BP is boosting renewable energy production in North East England with plans to build a new large-scale green hydrogen facility in Teeside by the end of the decade.
HyGreen Teeside will deliver up to 500Mwe (megawatt electrical input) of hydrogen production by 2030.
The energy giant is working with industry and local government such as Tees Valley Combined Authority to increase the pace of decarbonisation in transport.
It hopes the plant could fuel the development of Teesside into the UK’s first major hydrogen transport hub, leading the way for large-scale decarbonisation of heavy transport, airports, ports and rail in the UK.
BP is aiming to start production by 2025, with an initial phase 60MWe of installed hydrogen production capacity.
The plant will be developed in multiple stages, with production matched with demand to drive down costs.
A final investment decision on the project is expected in 2023.
Hygreen Teesside is the latest addition to BP’s integrated UK business portfolio, which includes 3GW gross of offshore wind in the Irish Sea and delivering 16,000 UK charging points by 2030.
It also has a partnership deal with the city of Aberdeen.
Louise Jacobsen Plutt, BP’s senior vice president for hydrogen and CCUS, said: “Low carbon hydrogen will be essential in decarbonizing hard-to-abate industrial sectors including heavy transport.
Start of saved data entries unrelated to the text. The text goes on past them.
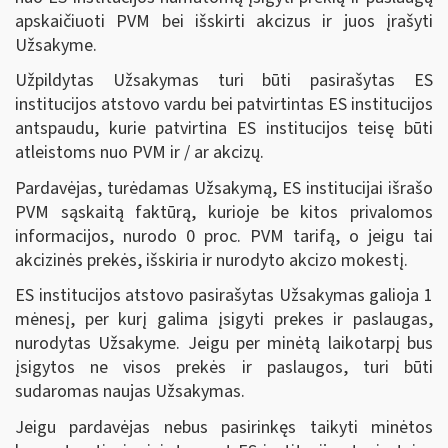
apskaičiuoti PVM bei išskirti akcizus ir juos įrašyti
Užsakyme.
Užpildytas Užsakymas turi būti pasirašytas ES
institucijos atstovo vardu bei patvirtintas ES institucijos
antspaudu, kurie patvirtina ES institucijos teisę būti
atleistoms nuo PVM ir / ar akcizų.
Pardavėjas, turėdamas Užsakymą, ES institucijai išrašo
PVM sąskaitą faktūrą, kurioje be kitos privalomos
informacijos, nurodo 0 proc. PVM tarifą, o jeigu tai
akcizinės prekės, išskiria ir nurodyto akcizo mokestį.
ES institucijos atstovo pasirašytas Užsakymas galioja 1
mėnesį, per kurį galima įsigyti prekes ir paslaugas,
nurodytas Užsakyme. Jeigu per minėtą laikotarpį bus
įsigytos ne visos prekės ir paslaugos, turi būti
sudaromas naujas Užsakymas.
Jeigu pardavėjas nebus pasirinkęs taikyti minėtos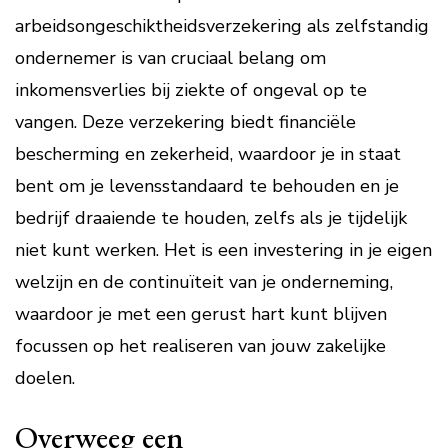
arbeidsongeschiktheidsverzekering als zelfstandig
ondernemer is van cruciaal belang om
inkomensverlies bij ziekte of ongeval op te
vangen. Deze verzekering biedt financiële
bescherming en zekerheid, waardoor je in staat
bent om je levensstandaard te behouden en je
bedrijf draaiende te houden, zelfs als je tijdelijk
niet kunt werken. Het is een investering in je eigen
welzijn en de continuïteit van je onderneming,
waardoor je met een gerust hart kunt blijven
focussen op het realiseren van jouw zakelijke
doelen.
Overweeg een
Together, HyGreen and H2Teesside can help transform Teesside into the UK’s green heart, strengthening its people, communities and businesses. This is exactly the type of energy we want to create and more importantly deliver.”
Transport secretary Grant Shapps added: “This exciting project builds on our ongoing development of hydrogen in the area through the Tees Valley Hydrogen Transport Hub. It’ll help pave the way for its use across all transport modes, creating high-quality, green jobs in the process.
The announcement follows the COP26 summit in Glasgow last month, and the unveiling of the UK’s ten-point for tackling climate change, which included strong commitments to investing further in green hydrogen and reaching net zero carbon emissions by 2050.